**INFORMATION SUPPLIED**
• • •
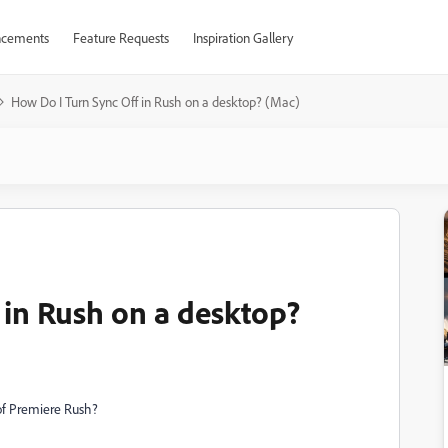
cements
Feature Requests
Inspiration Gallery
How Do I Turn Sync Off in Rush on a desktop? (Mac)
 in Rush on a desktop?
 of Premiere Rush?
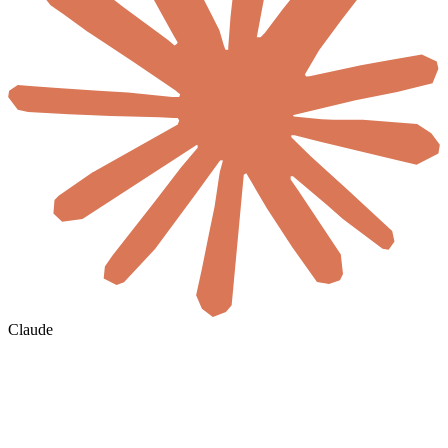
Claude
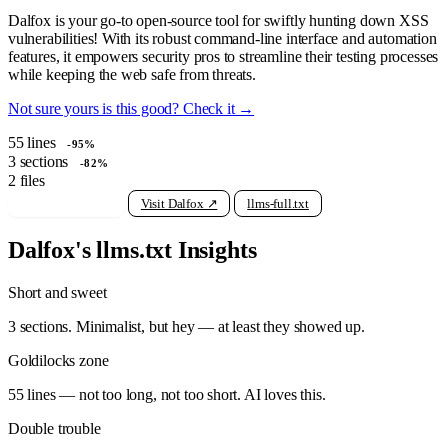
Dalfox is your go-to open-source tool for swiftly hunting down XSS
vulnerabilities! With its robust command-line interface and automation
features, it empowers security pros to streamline their testing processes
while keeping the web safe from threats.
Not sure yours is this good? Check it →
55
lines
-95%
3
sections
-82%
2
files
View raw llms.txt
Visit Dalfox ↗
llms-full.txt
Dalfox's llms.txt Insights
Short and sweet
3 sections. Minimalist, but hey — at least they showed up.
Goldilocks zone
55 lines — not too long, not too short. AI loves this.
Double trouble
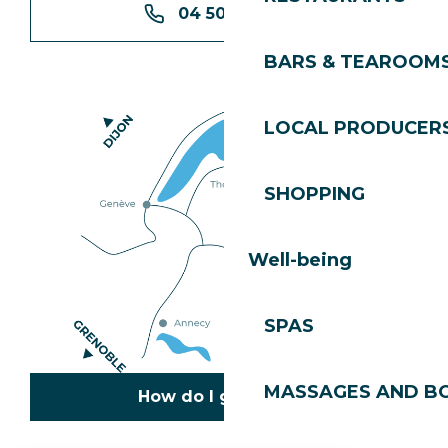
04 50 74 74 74
BARS & TEAROOM
LOCAL PRODUCER
SHOPPING
Well-being
SPAS
MASSAGES AND B
How do I get there?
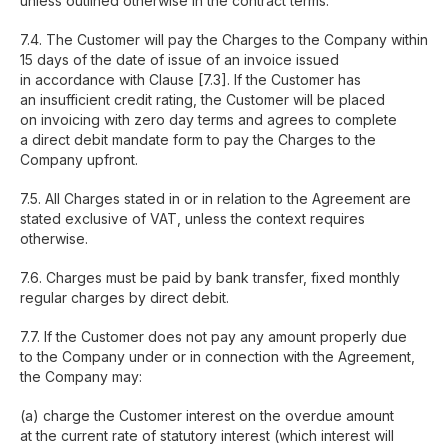
unless outlined otherwise in the contract terms.
7.4. The Customer will pay the Charges to the Company within
15 days of the date of issue of an invoice issued
in accordance with Clause [7.3]. If the Customer has
an insufficient credit rating, the Customer will be placed
on invoicing with zero day terms and agrees to complete
a direct debit mandate form to pay the Charges to the
Company upfront.
7.5. All Charges stated in or in relation to the Agreement are
stated exclusive of VAT, unless the context requires
otherwise.
7.6. Charges must be paid by bank transfer, fixed monthly
regular charges by direct debit.
7.7. If the Customer does not pay any amount properly due
to the Company under or in connection with the Agreement,
the Company may:
(a) charge the Customer interest on the overdue amount
at the current rate of statutory interest (which interest will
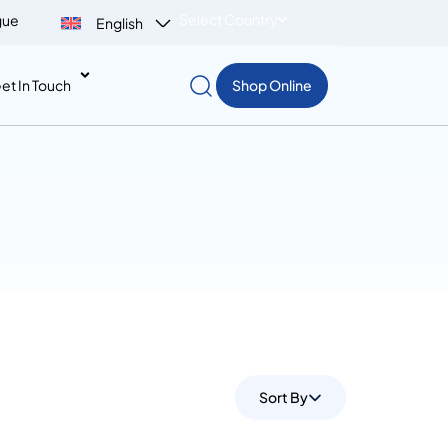
Select Country
gue
English
et In Touch
Shop Online
Sort By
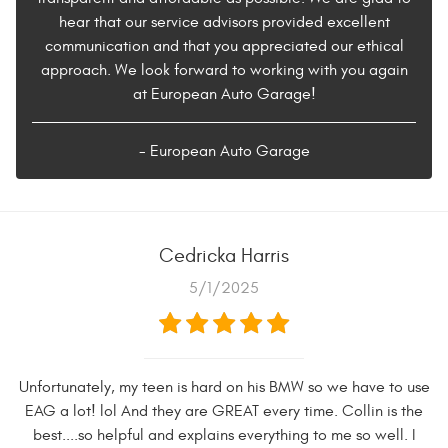
hear that our service advisors provided excellent
communication and that you appreciated our ethical
approach. We look forward to working with you again
at European Auto Garage!
- European Auto Garage
Cedricka Harris
5/1/2025
Unfortunately, my teen is hard on his BMW so we have to use
EAG a lot! lol And they are GREAT every time. Collin is the
best....so helpful and explains everything to me so well. I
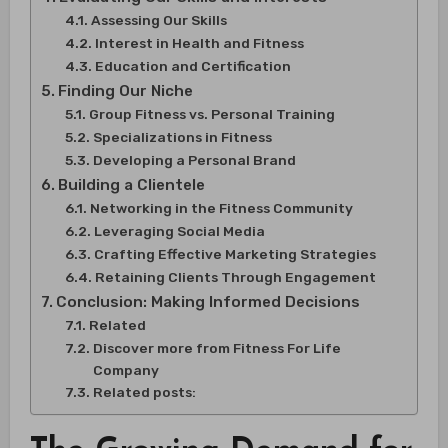
Assessing Our Skills
Interest in Health and Fitness
Education and Certification
Finding Our Niche
Group Fitness vs. Personal Training
Specializations in Fitness
Developing a Personal Brand
Building a Clientele
Networking in the Fitness Community
Leveraging Social Media
Crafting Effective Marketing Strategies
Retaining Clients Through Engagement
Conclusion: Making Informed Decisions
Related
Discover more from Fitness For Life
Company
Related posts:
• • •
**WHAT THIS TASK INVOLVES**
Return, without any change, only the lines from the one containing "Education and Certification" through the last line of the entries above.

**EXPECTED OUTPUT**
Education and Certification
Finding Our Niche
Group Fitness vs. Personal Training
Specializations in Fitness
Developing a Personal Brand
Building a Clientele
Networking in the Fitness Community
Leveraging Social Media
Crafting Effective Marketing Strategies
Retaining Clients Through Engagement
Conclusion: Making Informed Decisions
Related
Discover more from Fitness For Life
Company
Related posts:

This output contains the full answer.